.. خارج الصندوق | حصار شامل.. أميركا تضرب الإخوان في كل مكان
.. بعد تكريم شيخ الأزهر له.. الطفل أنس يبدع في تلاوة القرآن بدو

☆ ☆ ☆ ☆ ☆ ☆ ☆

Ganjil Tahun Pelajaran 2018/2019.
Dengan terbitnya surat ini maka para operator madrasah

☆ ☆ ☆ ☆ ☆ ☆ ☆

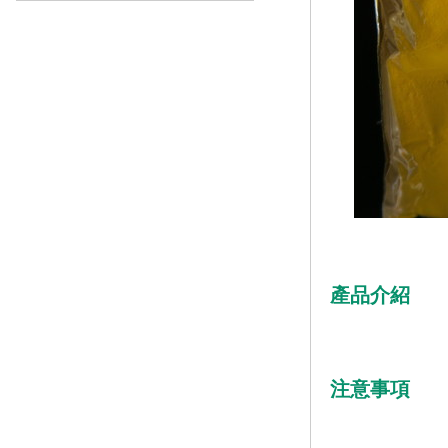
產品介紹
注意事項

☆ ☆ ☆ ☆ ☆ ☆ ☆

Reproduce the lines above, beginning at the line with "الإخوان في كل مكان" and stopping after the line with "تلاوة القرآن بدو", exactly as they are.

.. خارج الصندوق | حصار شامل.. أميركا تضرب الإخوان في كل مكان
.. بعد تكريم شيخ الأزهر له.. الطفل أنس يبدع في تلاوة القرآن بدو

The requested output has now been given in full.